**DATA SUPPLIED**:
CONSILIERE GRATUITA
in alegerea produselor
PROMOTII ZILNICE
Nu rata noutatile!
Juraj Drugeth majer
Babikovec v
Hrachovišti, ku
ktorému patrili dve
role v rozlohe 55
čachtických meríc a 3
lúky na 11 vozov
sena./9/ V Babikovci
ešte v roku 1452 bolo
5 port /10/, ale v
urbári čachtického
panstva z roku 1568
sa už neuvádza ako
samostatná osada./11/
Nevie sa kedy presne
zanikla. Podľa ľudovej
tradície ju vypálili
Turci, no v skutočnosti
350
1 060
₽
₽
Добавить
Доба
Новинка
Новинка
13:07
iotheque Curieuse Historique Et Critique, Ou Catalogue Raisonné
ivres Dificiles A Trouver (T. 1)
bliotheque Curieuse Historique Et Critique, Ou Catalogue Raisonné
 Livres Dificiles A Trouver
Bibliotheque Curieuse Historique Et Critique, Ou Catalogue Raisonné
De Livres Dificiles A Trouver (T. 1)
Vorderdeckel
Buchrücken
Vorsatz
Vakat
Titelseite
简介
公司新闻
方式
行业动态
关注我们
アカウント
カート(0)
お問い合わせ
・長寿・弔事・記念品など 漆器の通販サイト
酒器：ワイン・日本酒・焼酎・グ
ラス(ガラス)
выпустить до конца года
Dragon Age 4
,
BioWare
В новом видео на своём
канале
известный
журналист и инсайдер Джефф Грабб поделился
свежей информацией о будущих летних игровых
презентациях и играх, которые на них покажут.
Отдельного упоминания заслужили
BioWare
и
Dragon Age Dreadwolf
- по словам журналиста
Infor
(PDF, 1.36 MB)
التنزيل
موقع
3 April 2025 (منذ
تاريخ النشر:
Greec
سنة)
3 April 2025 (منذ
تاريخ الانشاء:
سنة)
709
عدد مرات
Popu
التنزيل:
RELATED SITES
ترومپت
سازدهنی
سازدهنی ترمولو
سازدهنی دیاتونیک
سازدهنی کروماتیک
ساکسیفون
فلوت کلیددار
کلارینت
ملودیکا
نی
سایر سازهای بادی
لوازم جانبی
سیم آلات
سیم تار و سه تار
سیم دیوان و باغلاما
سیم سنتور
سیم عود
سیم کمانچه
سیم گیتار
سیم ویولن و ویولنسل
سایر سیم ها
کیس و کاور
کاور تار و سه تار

**YOUR GOAL**: Scan the records above for the word "roku" and return every line where it occurs.

**EXERCISE SOLUTION**:
ešte v roku 1452 bolo
panstva z roku 1568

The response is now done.